Once diagnosed, a patient is given antibiotics, and hopefully, that's the end of the story. Some infected with Lyme, struggle to recover and describe having chronic Lyme disease. If you search chronic Lyme disease online, you can easily find yourself on a Reddit thread with headlines like, "Why is Chronic Lyme a controversial diagnosis?" That story is covered in a new documentary called The Quiet Epidemic. In the film, we learned the CDC does not acknowledge the existence of chronic Lyme disease. Many experts agree, including the doctor, credited with discovering Lyme in the '70s.

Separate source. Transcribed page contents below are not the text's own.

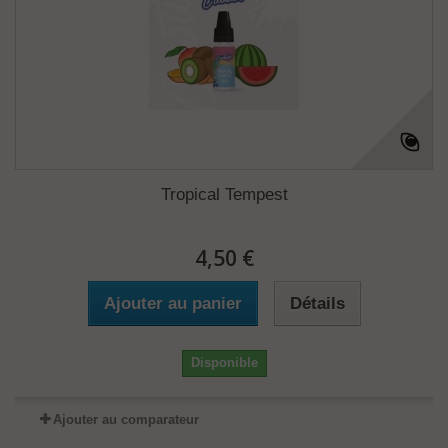
Tropical Tempest
4,50 €
Ajouter au panier
Détails
Disponible
Ajouter au comparateur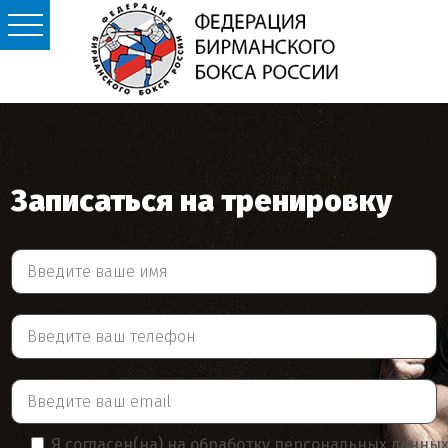
Записаться на тренировку
Я согласен(на) на обработку персональных данны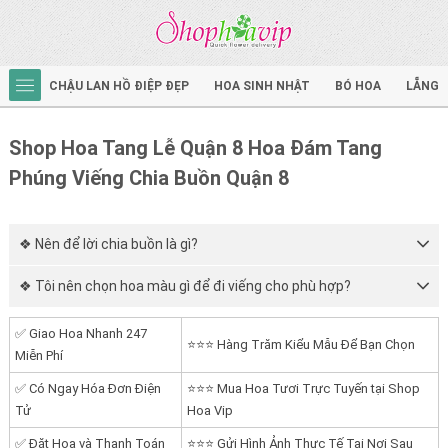
CHẬU LAN HỒ ĐIỆP ĐẸP
HOA SINH NHẬT
BÓ HOA
LẴNG 
Shop Hoa Tang Lễ Quận 8 Hoa Đám Tang
Phúng Viếng Chia Buồn Quận 8
❖ Nên để lời chia buồn là gì?
❖ Tôi nên chọn hoa màu gì để đi viếng cho phù hợp?
✅ Giao Hoa Nhanh 247
⭐⭐⭐ Hàng Trăm Kiểu Mẫu Để Bạn Chọn
Miễn Phí
✅ Có Ngay Hóa Đơn Điện
⭐⭐⭐ Mua Hoa Tươi Trực Tuyến tại Shop
Tử
Hoa Vip
✅ Đặt Hoa và Thanh Toán
⭐⭐⭐ Gửi Hình Ảnh Thực Tế Tại Nơi Sau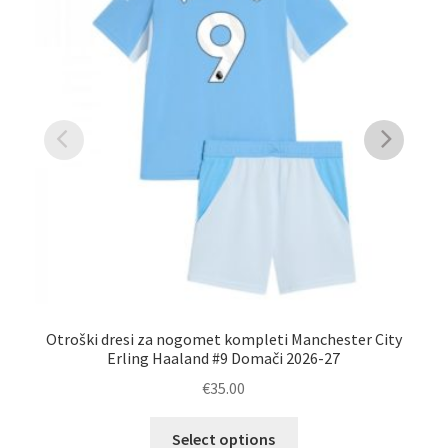
Otroški dresi za nogomet kompleti Manchester City
Mo
Erling Haaland #9 Domači 2026-27
€
35.00
Ta
Select options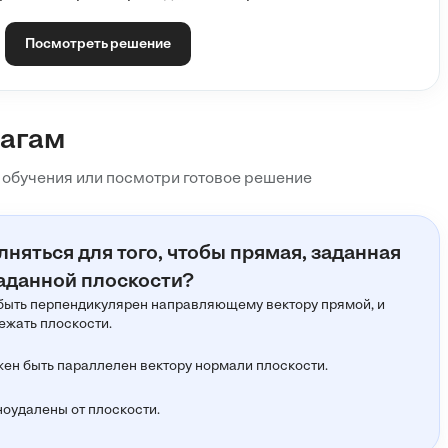
Посмотреть решение
шагам
 обучения или посмотри готовое решение
няться для того, чтобы прямая, заданная
заданной плоскости?
быть перпендикулярен направляющему вектору прямой, и
ежать плоскости.
н быть параллелен вектору нормали плоскости.
ноудалены от плоскости.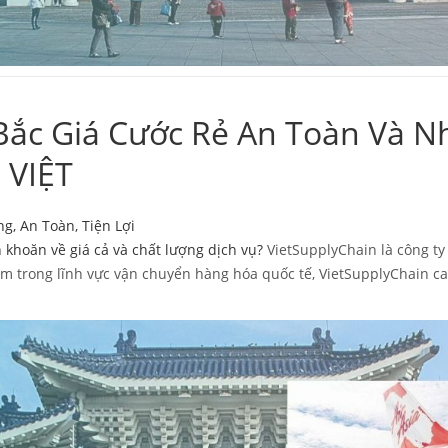
ắc Giá Cước Rẻ An Toàn Và N
VIỆT
, An Toàn, Tiện Lợi
hoăn về giá cả và chất lượng dịch vụ?
VietSupplyChain là công ty
iệm trong lĩnh vực vận chuyển hàng hóa quốc tế, VietSupplyChain 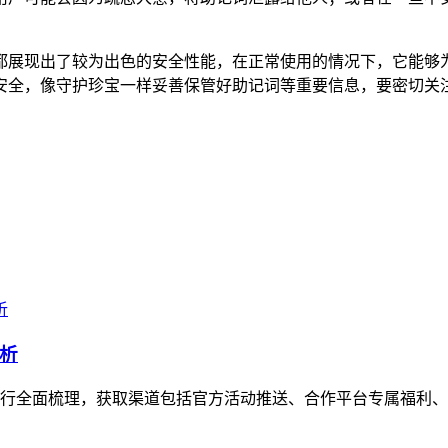
都展现出了较为出色的安全性能，在正常使用的情况下，它能够
安全，像守护珍宝一样妥善保管好助记词等重要信息，要密切关
析
行全面梳理，获取渠道包括官方活动推送、合作平台专属福利、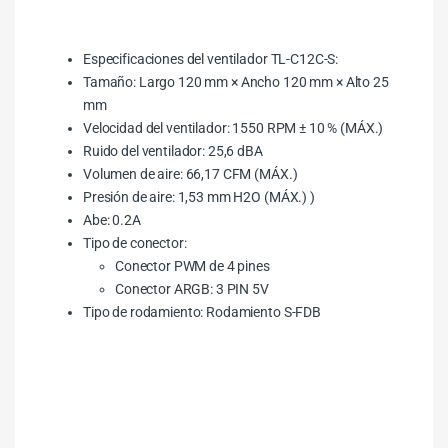
Especificaciones del ventilador TL-C12C-S:
Tamaño: Largo 120 mm × Ancho 120 mm × Alto 25
mm
Velocidad del ventilador: 1550 RPM ± 10 % (MÁX.)
Ruido del ventilador: 25,6 dBA
Volumen de aire: 66,17 CFM (MÁX.)
Presión de aire: 1,53 mm H2O (MÁX.) )
Abe: 0.2A
Tipo de conector:
Conector PWM de 4 pines
Conector ARGB: 3 PIN 5V
Tipo de rodamiento: Rodamiento S-FDB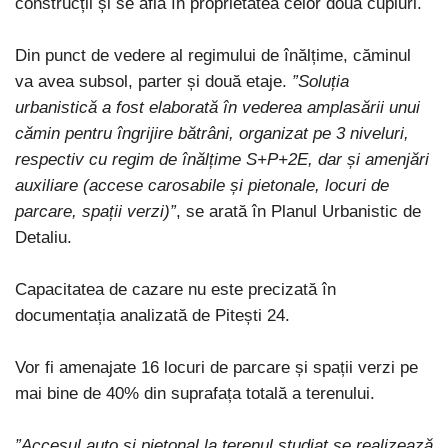
construcții și se află în proprietatea celor două cupluri.
Din punct de vedere al regimului de înălțime, căminul
va avea subsol, parter și două etaje.
”Soluția
urbanistică a fost elaborată în vederea amplasării unui
cămin pentru îngrijire bătrâni, organizat pe 3 niveluri,
respectiv cu regim de înălțime S+P+2E, dar și amenjări
auxiliare (accese carosabile și pietonale, locuri de
parcare, spații verzi)”
, se arată în Planul Urbanistic de
Detaliu.
Capacitatea de cazare nu este precizată în
documentația analizată de Pitești 24.
Vor fi amenajate 16 locuri de parcare și spații verzi pe
mai bine de 40% din suprafața totală a terenului.
”Accesul auto și pietonal la terenul studiat se realizează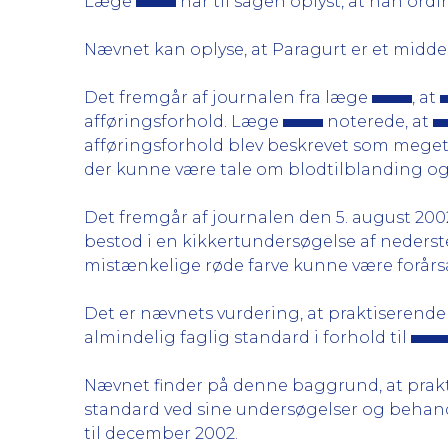
Læge
har til sagen oplyst, at han or
Nævnet kan oplyse, at Paragurt er et middel 
Det fremgår af journalen fra læge
, at
afføringsforhold. Læge
noterede, at
afføringsforhold blev beskrevet som meget
der kunne være tale om blodtilblanding og 
Det fremgår af journalen den 5. august 200
bestod i en kikkertundersøgelse af nederst
mistænkelige røde farve kunne være forårsa
Det er nævnets vurdering, at praktiserend
almindelig faglig standard i forhold til
Nævnet finder på denne baggrund, at pra
standard ved sine undersøgelser og behan
til december 2002.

Yet there was a community of doctors, scientists, and ordinary folks who say Lyme, chronic Lyme is very real. People like New York Times columnist, Ross Douthat, WNBA player, Elena Delle Donne, and Pulitzer Prize-nominated playwright, Sarah Ruhl, who is diagnosed with Lyme only after writing a memoir about her struggle with facial paralysis. That group includes our next guests as well.
Co-Directors, Winslow Crane-Murdoch, and Lindsay Keys have spent years working on their documentary, The Quiet Epidemic, which was a 2022 DOC NYC selection. There will be a special screening of the film tonight at the Jacob Burns Film Center in Pleasantville. I'm joined now by Winslow Crane-Murdoch. Hi, Winslow.
Winslow Crane-Murdoch: Hi, there. Thanks for having us.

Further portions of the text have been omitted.